• _The data_:
== Segment start ==
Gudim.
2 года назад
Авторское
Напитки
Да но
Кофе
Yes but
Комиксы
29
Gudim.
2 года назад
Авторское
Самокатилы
== Segment end ==
== Segment start ==
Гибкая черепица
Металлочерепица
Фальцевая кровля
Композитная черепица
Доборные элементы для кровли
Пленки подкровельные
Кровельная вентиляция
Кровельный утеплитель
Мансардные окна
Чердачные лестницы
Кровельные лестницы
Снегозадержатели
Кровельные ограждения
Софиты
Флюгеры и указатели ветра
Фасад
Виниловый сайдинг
== Segment end ==
• _What to do_:
Quote the listing above, but only from the line that shows "Композитная черепица" through the line that shows "Виниловый сайдинг".

• _Task result_:
Композитная черепица
Доборные элементы для кровли
Пленки подкровельные
Кровельная вентиляция
Кровельный утеплитель
Мансардные окна
Чердачные лестницы
Кровельные лестницы
Снегозадержатели
Кровельные ограждения
Софиты
Флюгеры и указатели ветра
Фасад
Виниловый сайдинг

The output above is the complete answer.